Some art is quite reversible as it’s being made. Some not so much. Not unlike what’s happening with our climate these days.
Take Tracy Huber and his glass whale tails. Pretty hard to reverse the glass blowing process if you don’t like how it’s turning out. We don’t know how many tails he may have deep-sixed before creating these lovely ones. Local folk can have a look or purchase them at Two Moons in La Conner, and Trev's Glass Supply in Marysville, WA.

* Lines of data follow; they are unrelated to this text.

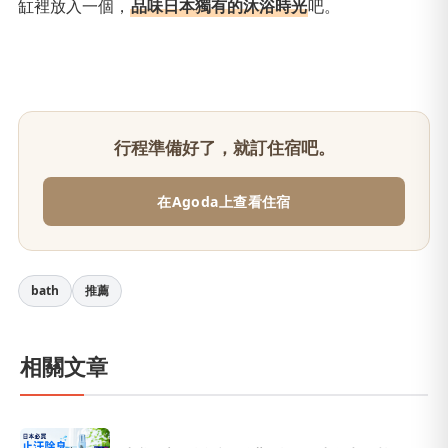
缸裡放入一個，
品味日本獨有的沐浴時光
吧。
行程準備好了，就訂住宿吧。
在Agoda上查看住宿
bath
推薦
相關文章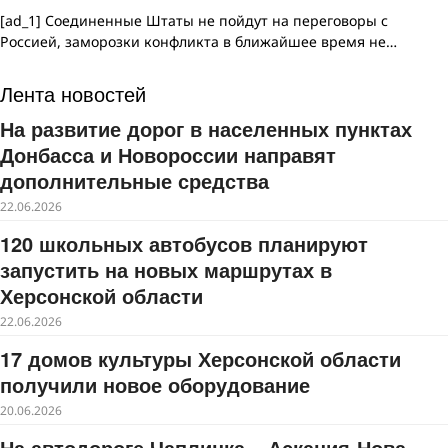
[ad_1] Соединенные Штаты не пойдут на переговоры с
Россией, заморозки конфликта в ближайшее время не…
Лента новостей
На развитие дорог в населенных пунктах
Донбасса и Новороссии направят
дополнительные средства
22.06.2026
120 школьных автобусов планируют
запустить на новых маршрутах в
Херсонской области
22.06.2026
17 домов культуры Херсонской области
получили новое оборудование
20.06.2026
На автодороге Чаплинка – Аскания-Нова –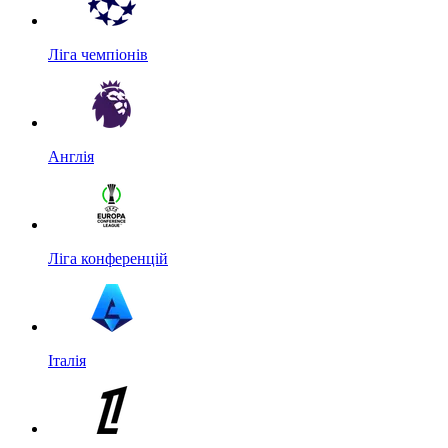
Ліга чемпіонів
Англія
Ліга конференцій
Італія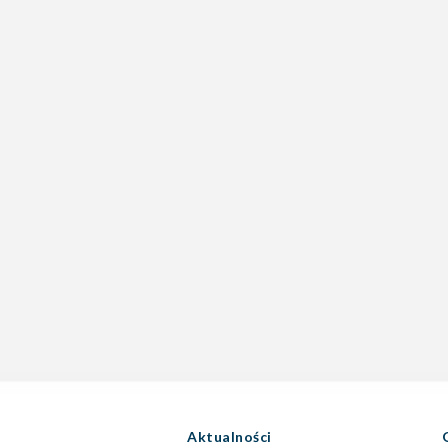
Aktualności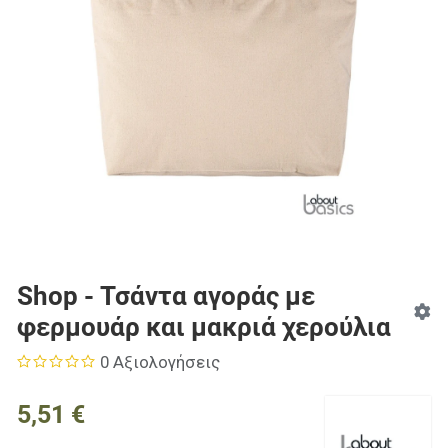
Shop - Τσάντα αγοράς με
φερμουάρ και μακριά χερούλια
0 Αξιολογήσεις
5,51 €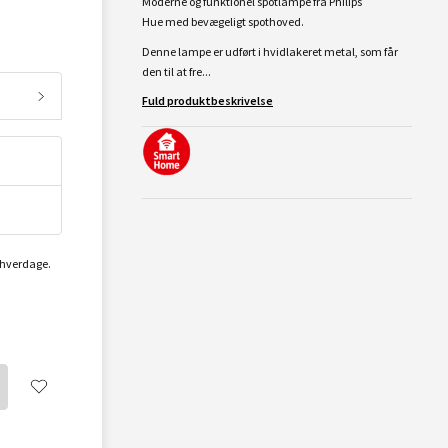
Moderne og funktionel spotlampe fra Philips
Hue med bevægeligt spothoved.
Denne lampe er udført i hvidlakeret metal, som får
den til at fre...
Fuld produktbeskrivelse
2 hverdage.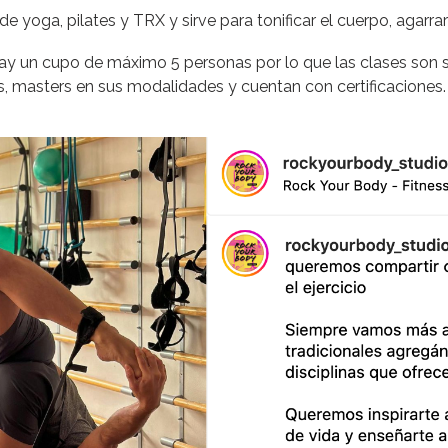
 yoga, pilates y TRX y sirve para tonificar el cuerpo, agarrar
ay un cupo de máximo 5 personas por lo que las clases son 
, masters en sus modalidades y cuentan con certificaciones.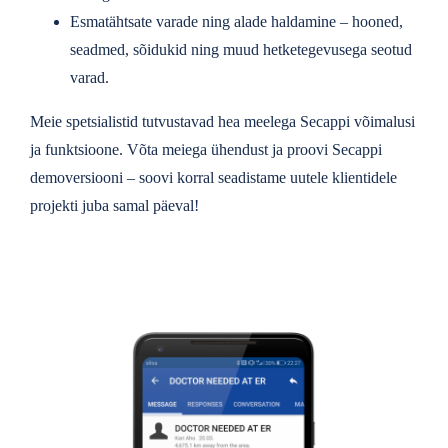
Esmatähtsate varade ning alade haldamine – hooned,
seadmed, sõidukid ning muud hetketegevusega seotud
varad.
Meie spetsialistid tutvustavad hea meelega Secappi võimalusi
ja funktsioone. Võta meiega ühendust ja proovi Secappi
demoversiooni – soovi korral seadistame uutele klientidele
projekti juba samal päeval!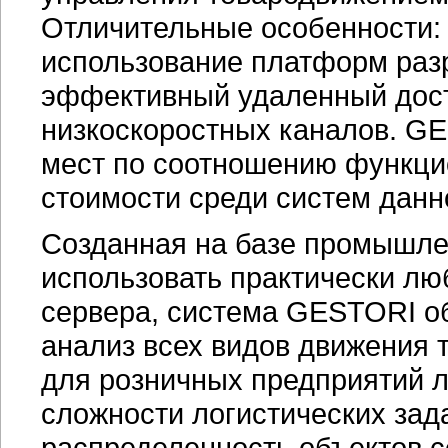
Отличительные особенности:
использование платформ раз
эффективный удаленный дост
низкоскоростных каналов. GE
мест по соотношению функци
стоимости среди систем данн
Созданная на базе промышл
использовать практически л
сервера, система GESTORI о
анализ всех видов движения 
для розничных предприятий 
сложности логистических зад
распределенность объектов с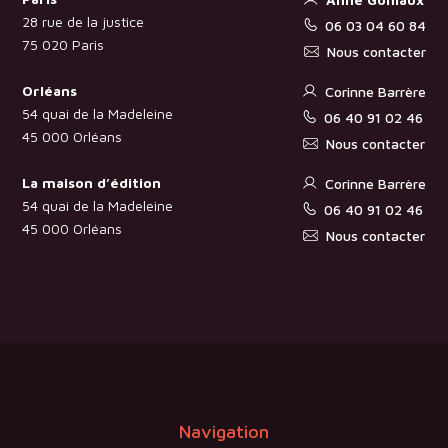
28 rue de la justice
06 03 04 60 84
75 020 Paris
Nous contacter
Orléans
Corinne Barrère
54 quai de la Madeleine
06 40 91 02 46
45 000 Orléans
Nous contacter
La maison d’édition
Corinne Barrère
54 quai de la Madeleine
06 40 91 02 46
45 000 Orléans
Nous contacter
Navigation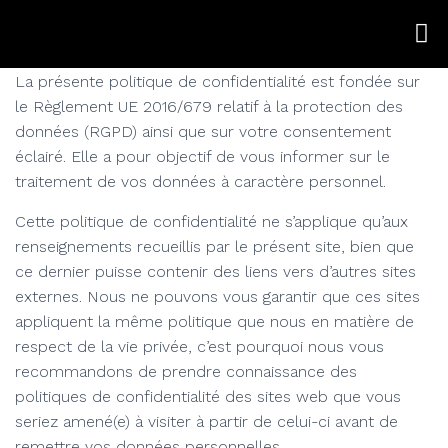
La présente politique de confidentialité est fondée sur
le Règlement UE 2016/679 relatif à la protection des
données (RGPD) ainsi que sur votre consentement
éclairé. Elle a pour objectif de vous informer sur le
traitement de vos données à caractère personnel.
Cette politique de confidentialité ne s’applique qu’aux
renseignements recueillis par le présent site, bien que
ce dernier puisse contenir des liens vers d’autres sites
externes. Nous ne pouvons vous garantir que ces sites
appliquent la même politique que nous en matière de
respect de la vie privée, c’est pourquoi nous vous
recommandons de prendre connaissance des
politiques de confidentialité des sites web que vous
seriez amené(e) à visiter à partir de celui-ci avant de
remettre vos données personnelles.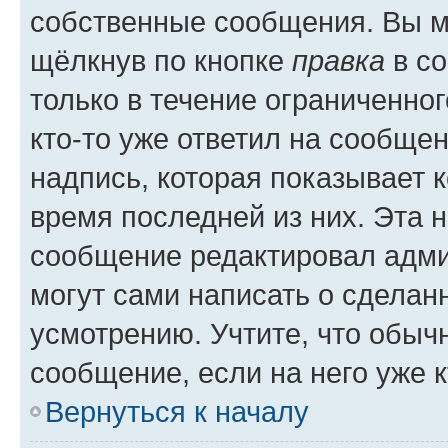
собственные сообщения. Вы м
щёлкнув по кнопке
правка
в со
только в течение ограниченног
кто-то уже ответил на сообще
надпись, которая показывает к
время последней из них. Эта 
сообщение редактировал адми
могут сами написать о сделан
усмотрению. Учтите, что обыч
сообщение, если на него уже к
Вернуться к началу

Dale Chihuly, Seattle’s premiere maker of art glass, spoke of this aspect in a 2008 Public television special, saying that he doesn’t fret when he sees a way to make a piece better only after it’s done. That’s irreversible. He uses that knowledge and learning in improving the next piece.
Painting and Mixed Media
But now consider deKooning, and in fact most painters. De Kooning would work on one piece for months, scraping and painting over to achieve the effect he was after. All that work on the same piece was quite reversible.
I, myself, work in fabric and wax, both maximally forgiving. Ceramics folk have that very reversible clay, up until they fire it.
Every artist thinks about their own process and which steps are reversible and which are not. It mostly boils down to how much time and effort (and money) it takes to undo something. If it’s even possible to undo without destroying the material completely.
In the world of climate change, we’re negotiating the same issues. Whose time and effort (and money) is necessary to reverse which aspects of climate change? Which aspects are like the ozone layer that turned out to be reversible? Which aspects are more like hand-blown glass - irreversible and only fixed by starting over?